NEW YORK (Reuters) - The Dow dipped while the S&P 500 edged up on Wednesday as a sharp drop in durable goods orders last month added to worries about slower U.S. economic activity and Apple's (AAPL.O) results disappointed investors.
Shares of Amgen (AMGN.O) dropped 6 percent to $106.03, weighing on the Nasdaq and the S&P 500 a day after the drug company reported first-quarter sales below analysts' expectations.

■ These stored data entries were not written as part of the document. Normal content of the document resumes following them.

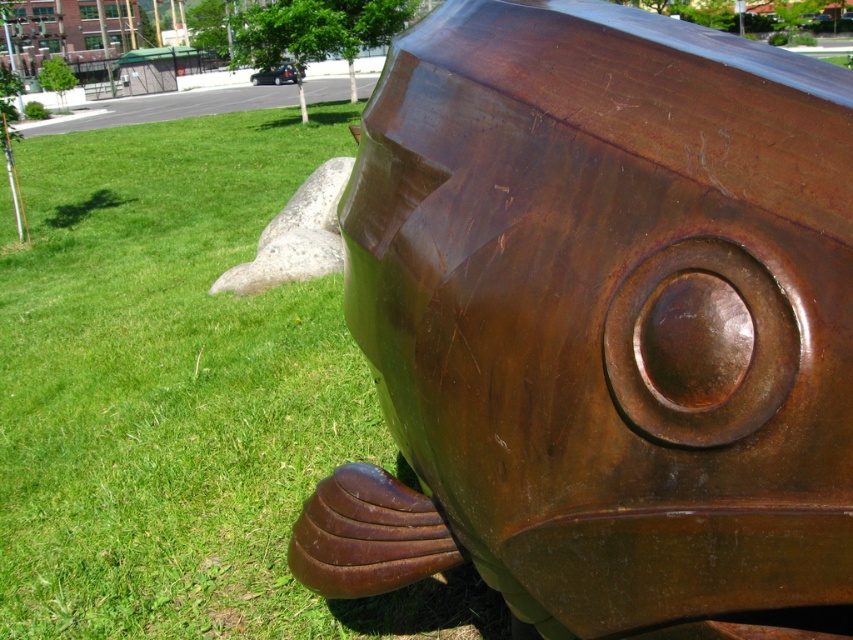 Question: Which of the following is the closest to the observer?

Choices:
 (A) (462, 545)
 (B) (248, 573)

Answer: (A)

Question: Is rusty metal fish at center smaller than green grass at lower left?

Choices:
 (A) yes
 (B) no

Answer: (A)

Question: Which point appears farthest from the camera in this image?

Choices:
 (A) [392, 262]
 (B) [425, 614]

Answer: (B)

Question: Is the position of rusty metal fish at center less distant than that of green grass at lower left?

Choices:
 (A) no
 (B) yes

Answer: (B)

Question: Does rusty metal fish at center appear on the right side of green grass at lower left?

Choices:
 (A) no
 (B) yes

Answer: (B) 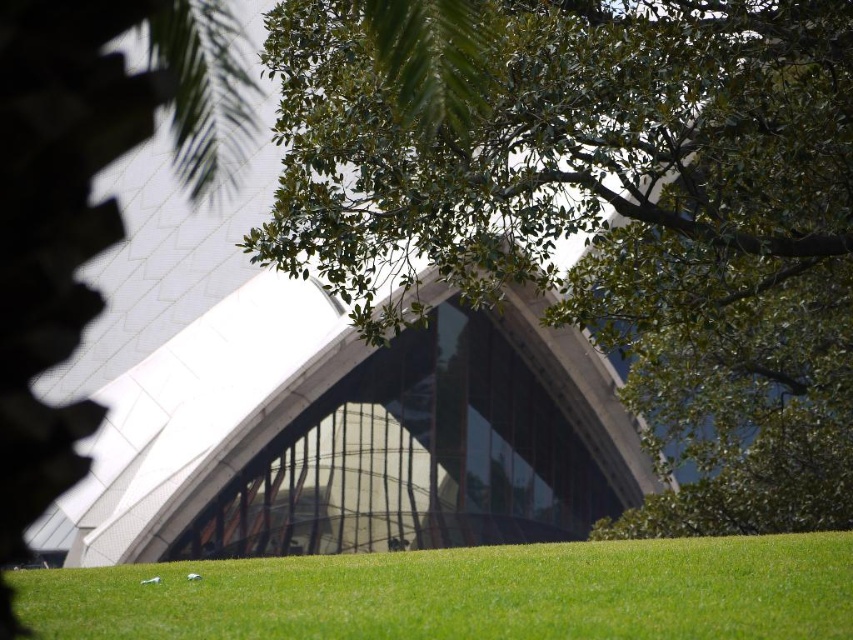 You are a landscape architect evaluating the Sydney Opera House grounds. You notice the green leafy tree at center and the green grass at lower center. Which object occupies a larger area in the scene?

The green leafy tree at center is bigger than the green grass at lower center, so the tree occupies a larger area in the scene.

You are standing at the edge of the green grass at lower center and want to walk towards the Sydney Opera House. Which direction should you head relative to the green leafy tree at center?

You should head to the left of the green leafy tree at center because the tree is positioned to the right of the green grass at lower center, so moving left would align you towards the opera house.

You are a photographer standing at the edge of the green grass at lower center, aiming to capture the Sydney Opera House in the background. However, you notice the green leafy tree at center might obstruct your view. Based on their positions, will the tree block the opera house in your photo?

The green leafy tree at center is in front of green grass at lower center, so it will block the view of the Sydney Opera House behind the grass in your photo. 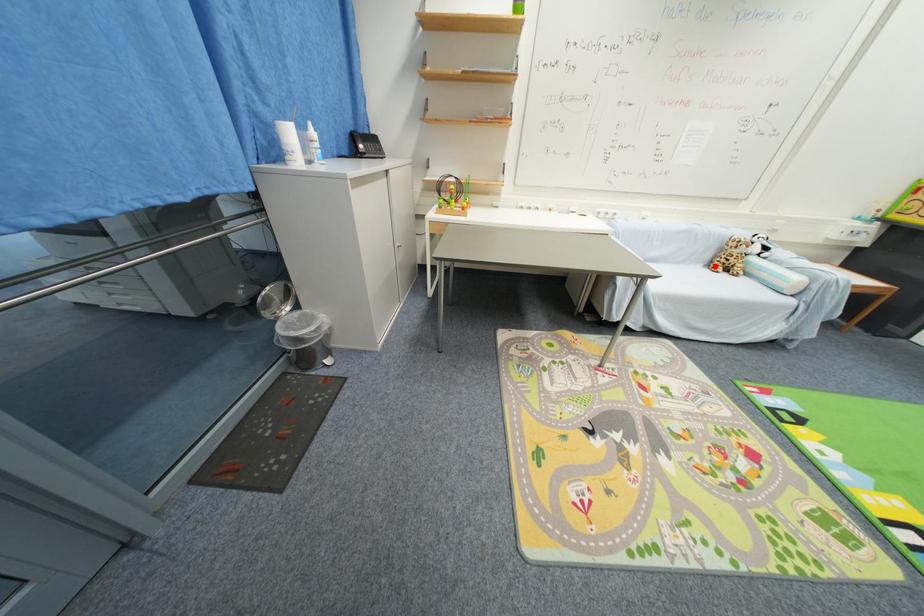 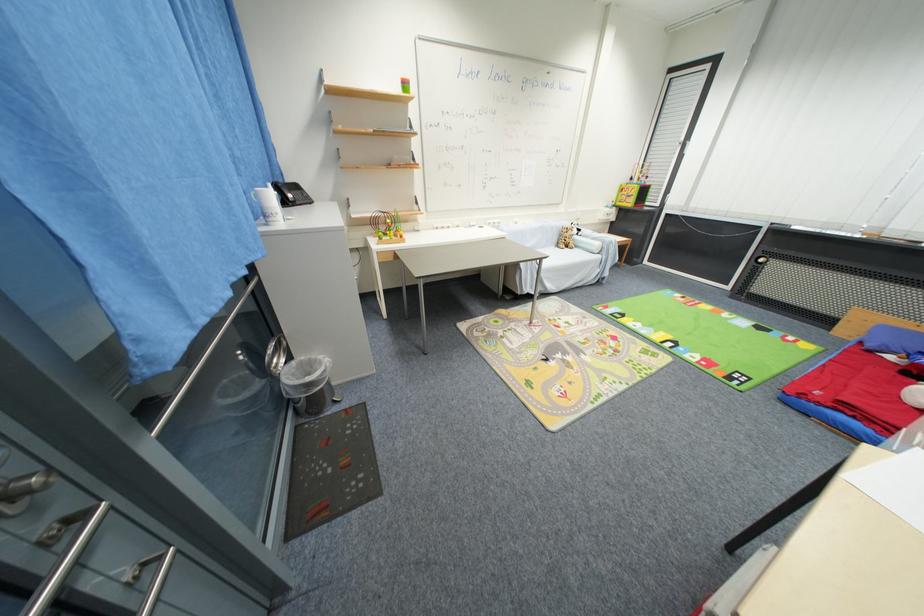 Where in the second image is the point corresponding to the highlighted location from the first image?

The S&P 500 healthcare sector index fell 1.2 percent and was the worst performer among the S&P's 10 sectors.
Helping to limit losses, Boeing (BA.N) jumped 3.4 percent to $91.13 and gave the biggest support to the Dow after the aerospace company reported earnings that beat expectations. Boeing shares rallied despite concerns about the company's 787 Dreamliner.
The market's mixed day followed gains so far this week. The S&P 500 is still up 10.8 percent for the year despite a fairly weak month so far.
Adding to market weakness, March U.S. durable goods orders slid 5.7 percent in March, the government said, marking the biggest decline in seven months. The March drop was slightly more than twice the 2.8 percent decline forecast by economists polled by Reuters.
"That doesn't surprise me a whole lot. People are maybe starting to feel the pinch of the payroll tax that took effect in January," said Bryant Evans, portfolio manager at Cozad Asset Management, in Champaign, Illinois.
Evans said it's more evidence of slow economic growth in the United States, which may likely continue the rest of the year.
The Dow Jones industrial average was down 21.33 points, or 0.14 percent, at 14,698.13. The Standard & Poor's 500 Index was up 1.60 points, or 0.10 percent, at 1,580.38. The Nasdaq Composite Index was up 0.25 of a point, or 0.01 percent, at 3,269.58.
Procter & Gamble Co (PG.N), another Dow component, fell 4.8 percent to $78 after the biggest U.S. household goods manufacturer issued a profit outlook that was below expectations. It was the stock's biggest drop since January 2009, and contributed to a 1.1 percent drop in the S&P consumer staples index.
Defensive shares, however, have led the S&P 500 index's gains so far this year, which has underscored views that economic activity remains painfully slow.